Chief Olabode Akanbi Thomas was a Nigerian lawyer, politician, statesman and traditional aristocrat. He was born in October 1919 to the family of Andrew Thomas, a wealthy trader and auctioneer who was originally from Oyo but migrated to Lagos. He attended C.M.S. Grammar School. After completing his studies, he served as a junior clerk at the Nigerian Railway Corporation but towards the end of the year, he resigned his appointment and went to London to study law. He was called to the bar in 1942 and returned to Nigeria to establish what became a successful practice in Lagos.
In 1948, together with Chief Frederick Rotimi Williams and Chief Remilekun Fani-Kayode he set up the first indigenous Nigerian law firm, called “Thomas, Williams and Kayode”. Thomas served with distinction as both a colonial minister of the Colony and Protectorate of Nigeria and a nobleman and privy counsellor of the historic Oyo clan of Yorubaland at a time when his native country was just beginning the journey to its independence in the 1960s. He was Nigeria’s first Minister of Transportation.
In 1946, he became the legal adviser of Egbe Omo Oduduwa and was one of the founding members of the Action Group. Prior to joining Action Group, he was a successful Lagos lawyer and was a member of the Nigerian Youth Movement. He is credited as the first prominent Nigerian political elite during the colonial era to make strong interpretation for regional-based political parties, which, he believed the parties will be equipped with the necessary knowledge to develop their regions and also forming a coalition at the center. He was also a leading advocate for the bringing of tribal chiefs and kings into the expanding fold of the Action Group. To this policy, he undoubtedly gave much of his own experience as the Balogun of Oyo, a title he received in 1949. The strategy later proved to be a potent framework for mass mobilization in some towns. The Oloyes Thomas and Awolowo sometimes had rival political thoughts, many of which were never settled before his death. Most of his ideas on regional parties which ended up becoming approximated with the early self-government political structure were never fully reconciled with Awolowo’s ideas, which were based on federalism.
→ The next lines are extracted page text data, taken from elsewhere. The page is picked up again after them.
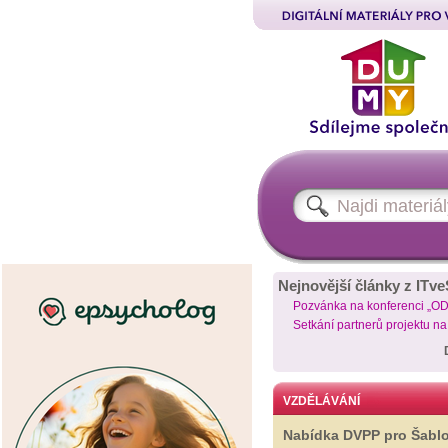
Nejnovější články z ITve
Pozvánka na konferenci „O
Setkání partnerů projektu n
VZDĚLÁVÁNÍ
Nabídka DVPP pro Šabl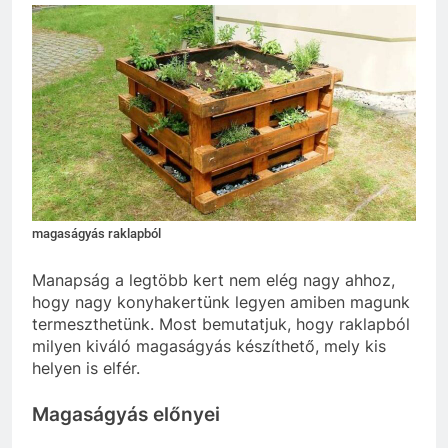
magaságyás raklapból
Manapság a legtöbb kert nem elég nagy ahhoz,
hogy nagy konyhakertünk legyen amiben magunk
termeszthetünk. Most bemutatjuk, hogy raklapból
milyen kiváló magaságyás készíthető, mely kis
helyen is elfér.
Magaságyás előnyei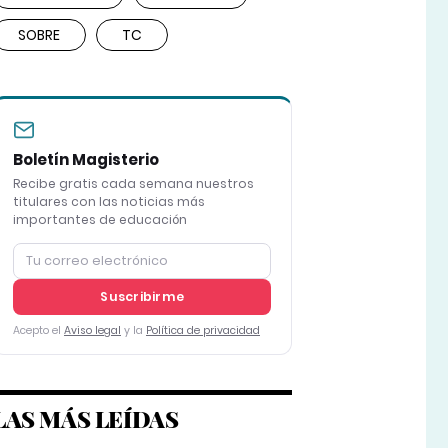
SOBRE
TC
Boletín Magisterio
Recibe gratis cada semana nuestros
titulares con las noticias más
importantes de educación
Suscribirme
Acepto el
Aviso legal
y la
Política de privacidad
LAS MÁS LEÍDAS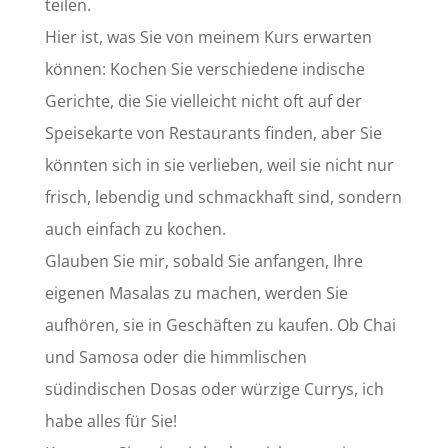
teilen.
Hier ist, was Sie von meinem Kurs erwarten
können: Kochen Sie verschiedene indische
Gerichte, die Sie vielleicht nicht oft auf der
Speisekarte von Restaurants finden, aber Sie
könnten sich in sie verlieben, weil sie nicht nur
frisch, lebendig und schmackhaft sind, sondern
auch einfach zu kochen.
Glauben Sie mir, sobald Sie anfangen, Ihre
eigenen Masalas zu machen, werden Sie
aufhören, sie in Geschäften zu kaufen. Ob Chai
und Samosa oder die himmlischen
südindischen Dosas oder würzige Currys, ich
habe alles für Sie!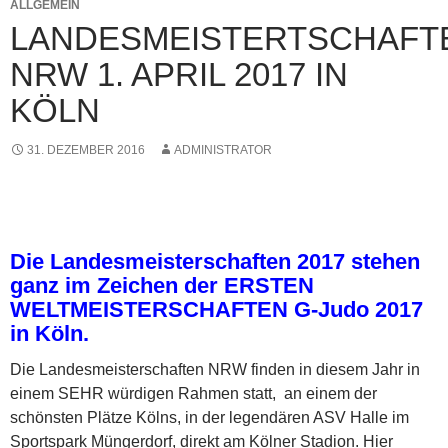
ALLGEMEIN
LANDESMEISTERTSCHAFT
NRW 1. APRIL 2017 IN
KÖLN
31. DEZEMBER 2016
ADMINISTRATOR
Die Landesmeisterschaften 2017 stehen
ganz im Zeichen der ERSTEN
WELTMEISTERSCHAFTEN G-Judo 2017
in Köln.
Die Landesmeisterschaften NRW finden in diesem Jahr in
einem SEHR würdigen Rahmen statt, an einem der
schönsten Plätze Kölns, in der legendären ASV Halle im
Sportspark Müngerdorf, direkt am Kölner Stadion. Hier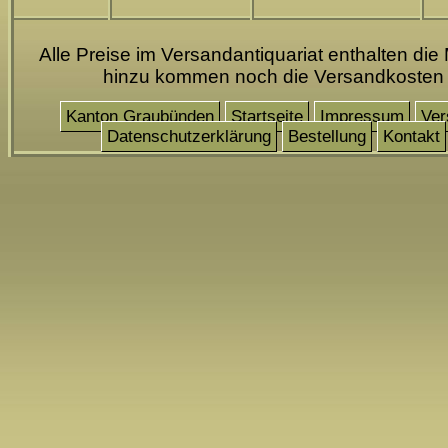
Alle Preise im Versandantiquariat enthalten die
hinzu kommen noch die Versandkosten
Kanton Graubünden
Startseite
Impressum
Ver
Datenschutzerklärung
Bestellung
Kontakt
In 1951, Thomas represented the Western region as Minister of Transport under the Mcpherson Constitution and an advocate for self-governance in Nigeria by 1956, he resigned from the portfolio during a constitutional crisis in March, 1953. He later became Minister of Works after a Constitutional Conference in London.
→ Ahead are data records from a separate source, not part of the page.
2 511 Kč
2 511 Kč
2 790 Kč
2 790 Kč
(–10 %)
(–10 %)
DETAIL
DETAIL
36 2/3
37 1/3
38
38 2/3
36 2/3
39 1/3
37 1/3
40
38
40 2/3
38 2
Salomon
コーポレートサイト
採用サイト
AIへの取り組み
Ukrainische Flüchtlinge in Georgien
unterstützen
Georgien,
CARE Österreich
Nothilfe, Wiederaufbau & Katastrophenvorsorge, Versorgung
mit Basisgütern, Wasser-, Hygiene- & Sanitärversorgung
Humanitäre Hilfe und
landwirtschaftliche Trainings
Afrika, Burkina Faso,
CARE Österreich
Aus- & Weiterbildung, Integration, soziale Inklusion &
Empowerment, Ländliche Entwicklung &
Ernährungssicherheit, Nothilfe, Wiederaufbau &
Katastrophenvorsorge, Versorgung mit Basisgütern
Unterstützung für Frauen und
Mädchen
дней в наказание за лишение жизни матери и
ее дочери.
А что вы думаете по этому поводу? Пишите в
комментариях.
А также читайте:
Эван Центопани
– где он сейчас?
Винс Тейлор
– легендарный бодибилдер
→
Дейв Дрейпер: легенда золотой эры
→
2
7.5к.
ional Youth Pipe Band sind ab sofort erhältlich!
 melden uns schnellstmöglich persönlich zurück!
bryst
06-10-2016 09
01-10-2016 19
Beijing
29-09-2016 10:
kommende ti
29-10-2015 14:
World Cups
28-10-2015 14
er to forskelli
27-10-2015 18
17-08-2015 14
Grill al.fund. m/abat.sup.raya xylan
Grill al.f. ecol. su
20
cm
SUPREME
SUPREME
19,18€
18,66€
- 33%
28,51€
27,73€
Thomas was regarded as a brilliant but very arrogant man who had strained relationships with some of the local leaders like Ahmadu Bello and Alaafin Aderemi II. He was said to have been rude to the Alaafin at an Oyo Divisional Council meeting because the Alaafin did not stand up in reverence to him (he was the chairman of the council while the Alaafin was a member).
The Oloye Thomas married Lucretia Shobola Odunsi. Among his children are Eniola and Dapo. He was chancellor of the African Church of Nigeria and was an editorial board member of the Daily Service. He was sometimes outspoken and this made him incur enemies.
On November 22, after returning from Oyo, Thomas became ill at his Yaba, Lagos home, he was later taken to Ijebu-Igbo for further treatment. He died in Ijebu-Igbo on November 23, 1953 which was his daughter’s second birthday.